Data in this exercise: Begin

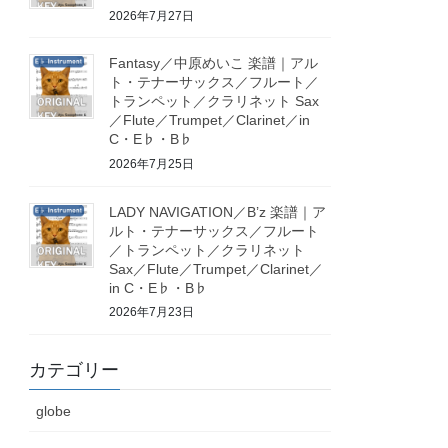
2026年7月27日
Fantasy／中原めいこ 楽譜｜アル
ト・テナーサックス／フルート／
トランペット／クラリネット Sax
／Flute／Trumpet／Clarinet／in
C・E♭・B♭
2026年7月25日
LADY NAVIGATION／B’z 楽譜｜ア
ルト・テナーサックス／フルート
／トランペット／クラリネット
Sax／Flute／Trumpet／Clarinet／
in C・E♭・B♭
2026年7月23日
カテゴリー
globe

Data in this exercise: End

(Problem) Set down the material above exactly as it reads, but not its pictures.

(Solution to the exercise)
2026年7月27日
Fantasy／中原めいこ 楽譜｜アル
ト・テナーサックス／フルート／
トランペット／クラリネット Sax
／Flute／Trumpet／Clarinet／in
C・E♭・B♭
2026年7月25日
LADY NAVIGATION／B’z 楽譜｜ア
ルト・テナーサックス／フルート
／トランペット／クラリネット
Sax／Flute／Trumpet／Clarinet／
in C・E♭・B♭
2026年7月23日
カテゴリー
globe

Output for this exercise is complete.